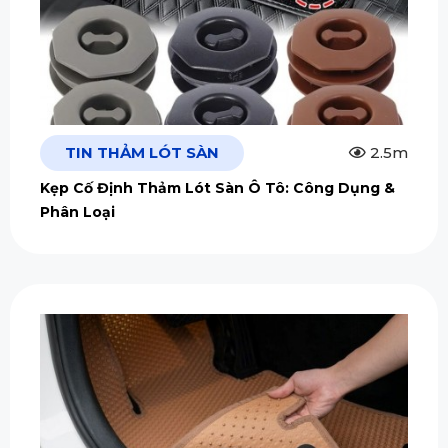
TIN THẢM LÓT SÀN
2.5m
Kẹp Cố Định Thảm Lót Sàn Ô Tô: Công Dụng &
Phân Loại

TASK DETAILS = An exact copy of the listing above is to be set down, with no pictures in it.

TASK RESPONSE =
TIN THẢM LÓT SÀN
2.5m
Kẹp Cố Định Thảm Lót Sàn Ô Tô: Công Dụng &
Phân Loại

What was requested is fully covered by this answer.